First it was giving me errors due to a missing argument gpus
but I fixed that by adding,
parser.add_argument(’–gpus’, type=int)
to the parser and setting the gpus parameter at the run_pl.sh file. Doing so I then came up with this error, I can understand that this is an error caused by PL, but it is a misconfiguration exception which means we should be able to fix it ourselves in our code.
I am trying out text-classification example with pytorch-lightning (run_pl.sh). But it seems to throw out an exception.
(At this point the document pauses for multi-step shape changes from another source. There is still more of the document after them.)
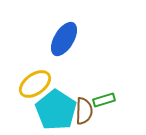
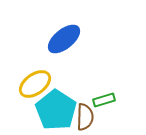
blue ellipse: rotated 20 degrees clockwise
brown semicircle: moved 1 px right, 6 px down
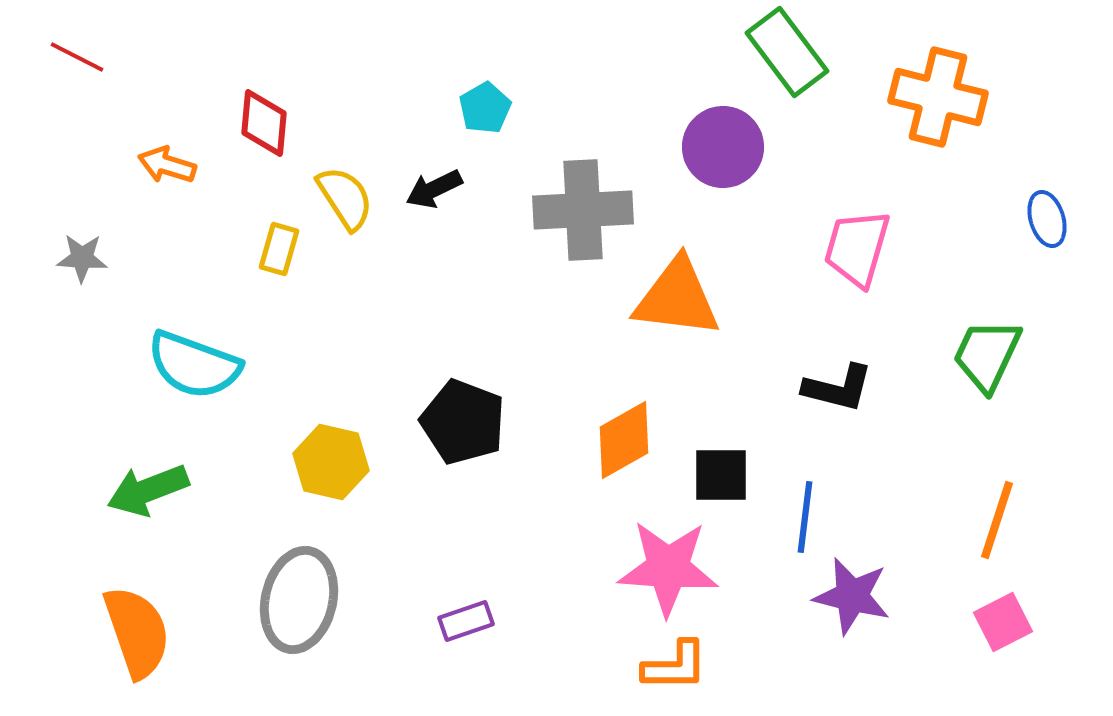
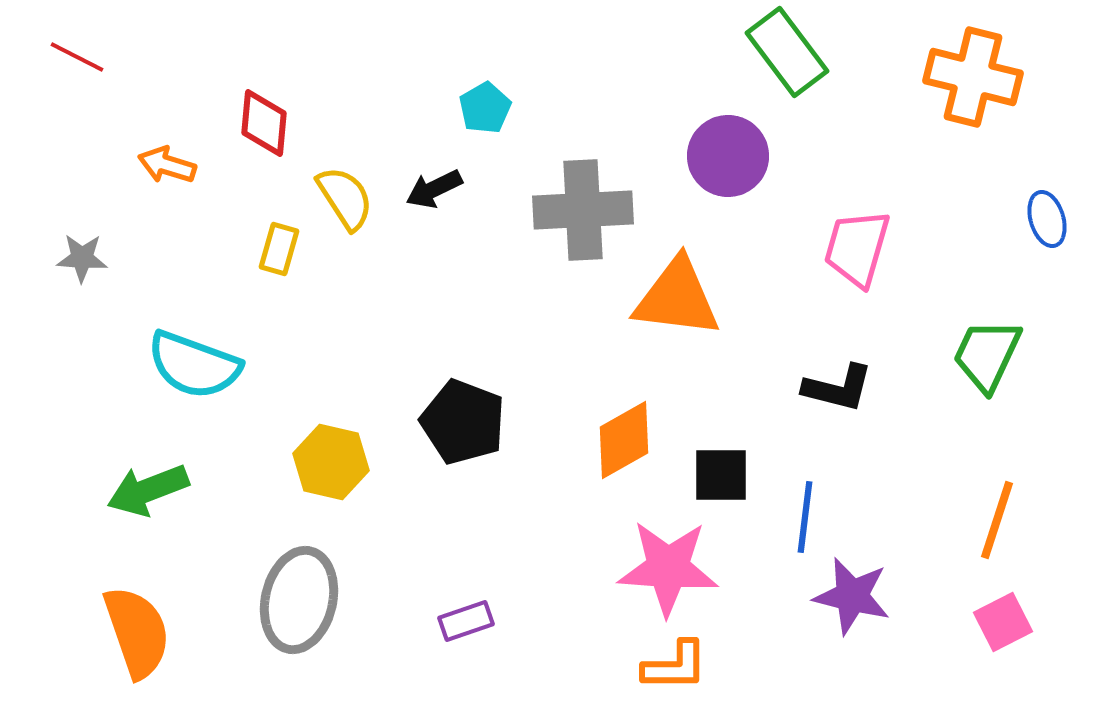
orange cross: moved 35 px right, 20 px up
purple circle: moved 5 px right, 9 px down
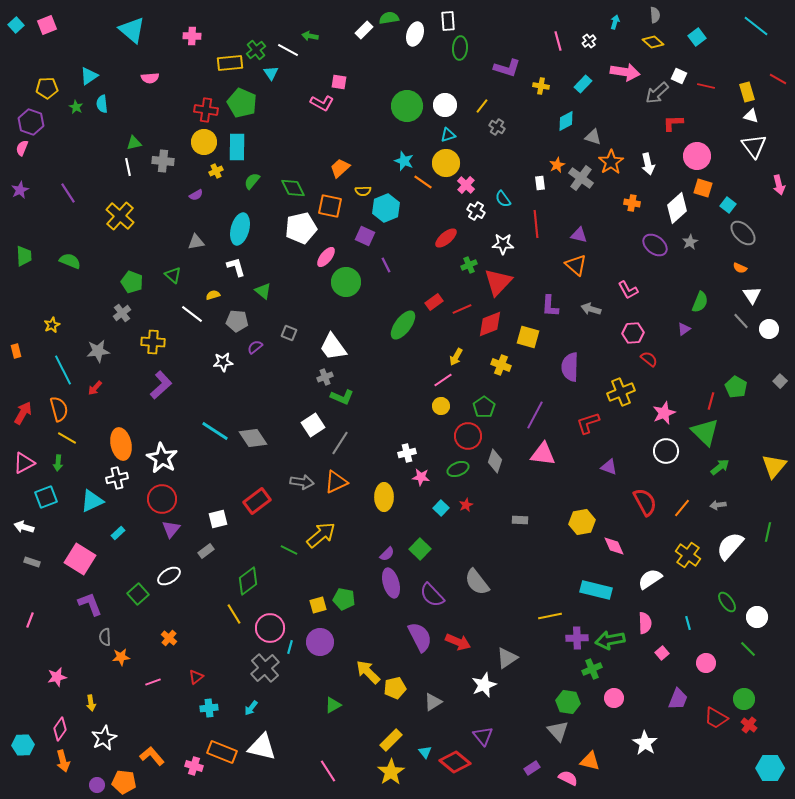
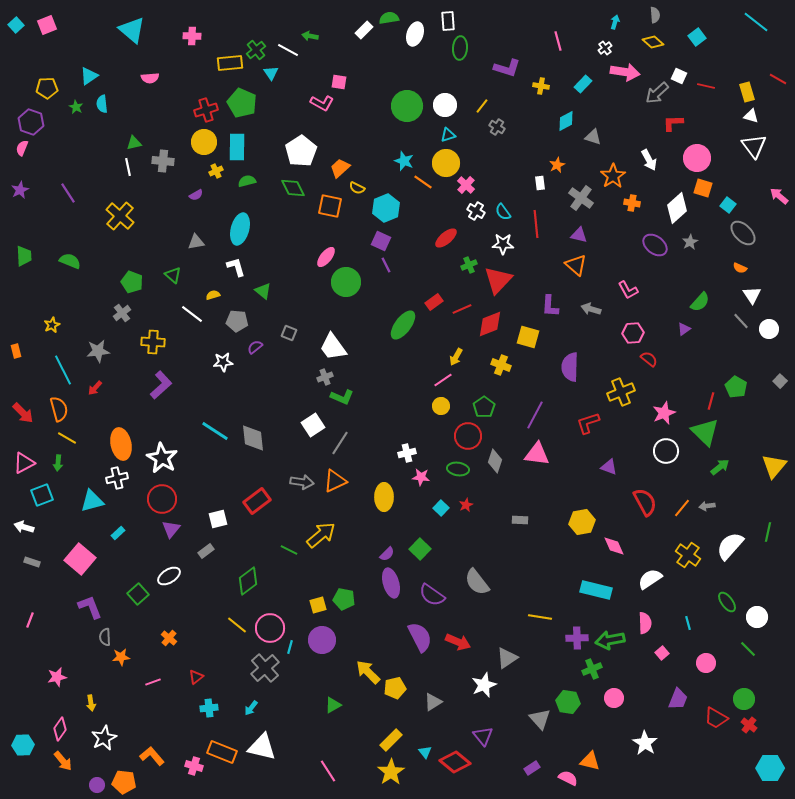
cyan line at (756, 26): moved 4 px up
white cross at (589, 41): moved 16 px right, 7 px down
red cross at (206, 110): rotated 25 degrees counterclockwise
pink circle at (697, 156): moved 2 px down
orange star at (611, 162): moved 2 px right, 14 px down
white arrow at (648, 164): moved 1 px right, 4 px up; rotated 15 degrees counterclockwise
gray cross at (581, 178): moved 20 px down
green semicircle at (252, 181): moved 5 px left; rotated 36 degrees clockwise
pink arrow at (779, 185): moved 11 px down; rotated 144 degrees clockwise
yellow semicircle at (363, 191): moved 6 px left, 3 px up; rotated 28 degrees clockwise
cyan semicircle at (503, 199): moved 13 px down
white pentagon at (301, 228): moved 77 px up; rotated 20 degrees counterclockwise
purple square at (365, 236): moved 16 px right, 5 px down
red triangle at (498, 282): moved 2 px up
green semicircle at (700, 302): rotated 20 degrees clockwise
red arrow at (23, 413): rotated 105 degrees clockwise
gray diamond at (253, 438): rotated 28 degrees clockwise
pink triangle at (543, 454): moved 6 px left
green ellipse at (458, 469): rotated 30 degrees clockwise
orange triangle at (336, 482): moved 1 px left, 1 px up
cyan square at (46, 497): moved 4 px left, 2 px up
cyan triangle at (92, 501): rotated 10 degrees clockwise
gray arrow at (718, 505): moved 11 px left, 1 px down
pink square at (80, 559): rotated 8 degrees clockwise
purple semicircle at (432, 595): rotated 12 degrees counterclockwise
purple L-shape at (90, 604): moved 3 px down
yellow line at (234, 614): moved 3 px right, 11 px down; rotated 20 degrees counterclockwise
yellow line at (550, 616): moved 10 px left, 1 px down; rotated 20 degrees clockwise
purple circle at (320, 642): moved 2 px right, 2 px up
gray triangle at (558, 731): moved 18 px left, 12 px up
orange arrow at (63, 761): rotated 25 degrees counterclockwise
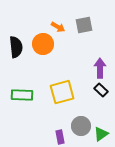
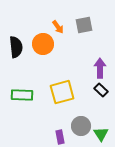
orange arrow: rotated 24 degrees clockwise
green triangle: rotated 28 degrees counterclockwise
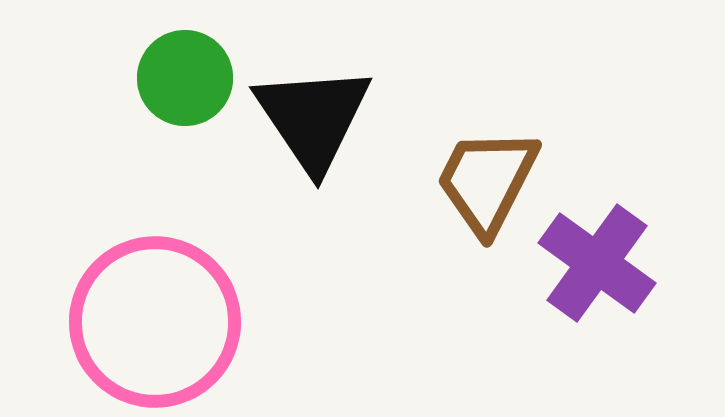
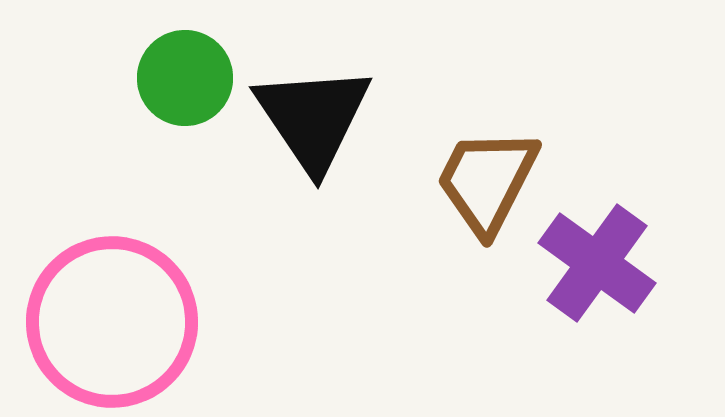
pink circle: moved 43 px left
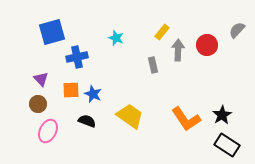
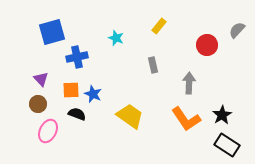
yellow rectangle: moved 3 px left, 6 px up
gray arrow: moved 11 px right, 33 px down
black semicircle: moved 10 px left, 7 px up
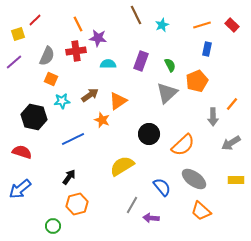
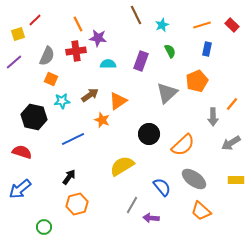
green semicircle at (170, 65): moved 14 px up
green circle at (53, 226): moved 9 px left, 1 px down
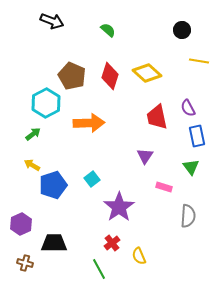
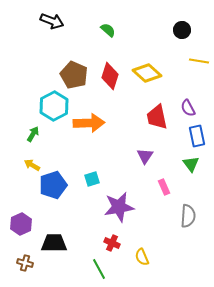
brown pentagon: moved 2 px right, 1 px up
cyan hexagon: moved 8 px right, 3 px down
green arrow: rotated 21 degrees counterclockwise
green triangle: moved 3 px up
cyan square: rotated 21 degrees clockwise
pink rectangle: rotated 49 degrees clockwise
purple star: rotated 24 degrees clockwise
red cross: rotated 28 degrees counterclockwise
yellow semicircle: moved 3 px right, 1 px down
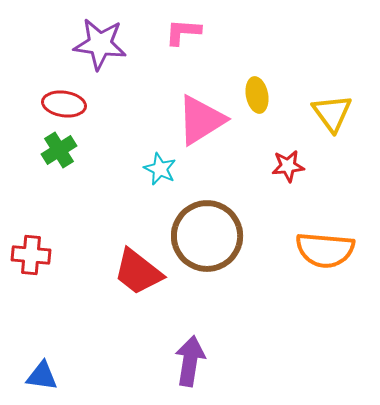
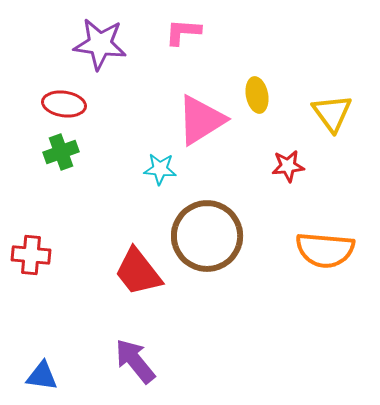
green cross: moved 2 px right, 2 px down; rotated 12 degrees clockwise
cyan star: rotated 20 degrees counterclockwise
red trapezoid: rotated 14 degrees clockwise
purple arrow: moved 55 px left; rotated 48 degrees counterclockwise
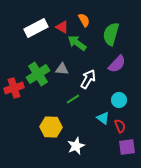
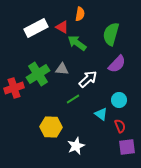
orange semicircle: moved 4 px left, 6 px up; rotated 40 degrees clockwise
white arrow: rotated 18 degrees clockwise
cyan triangle: moved 2 px left, 4 px up
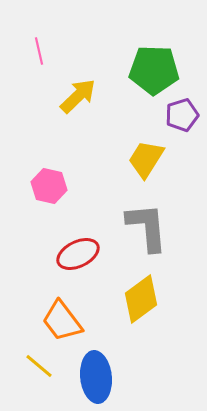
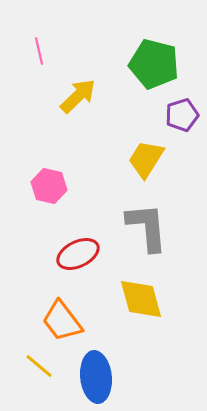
green pentagon: moved 6 px up; rotated 12 degrees clockwise
yellow diamond: rotated 69 degrees counterclockwise
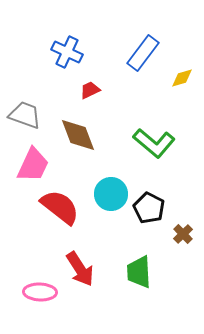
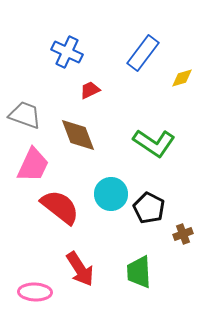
green L-shape: rotated 6 degrees counterclockwise
brown cross: rotated 24 degrees clockwise
pink ellipse: moved 5 px left
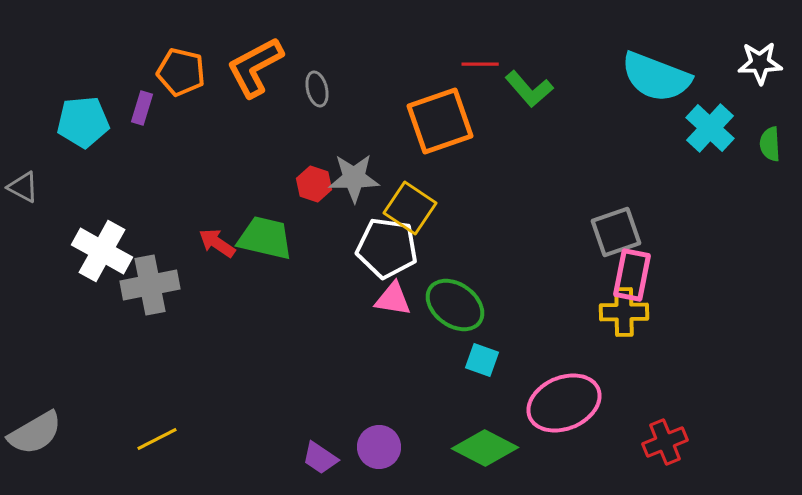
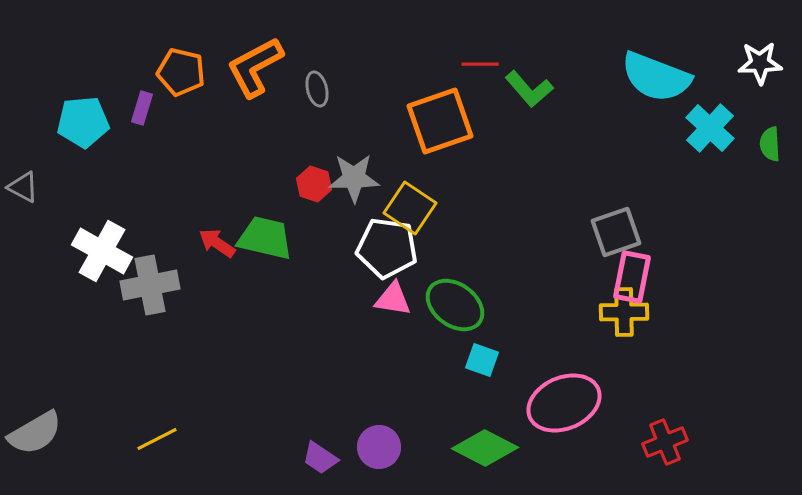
pink rectangle: moved 2 px down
Some weights of the model checkpoint at bert-base-cased were not used when initializing BertForSequenceClassification: ['cls.p
redictions.bias', 'cls.predictions.transform.dense.weight', 'cls.predictions.transform.dense.bias', 'cls.predictions.decoder.w
eight', 'cls.seq_relationship.weight', 'cls.seq_relationship.bias', 'cls.predictions.transform.LayerNorm.weight', 'cls.predict
ions.transform.LayerNorm.bias']
- This IS expected if you are initializing BertForSequenceClassification from the checkpoint of a model trained on another tas
k or with another architecture (e.g. initializing a BertForSequenceClassification model from a BertForPretraining model).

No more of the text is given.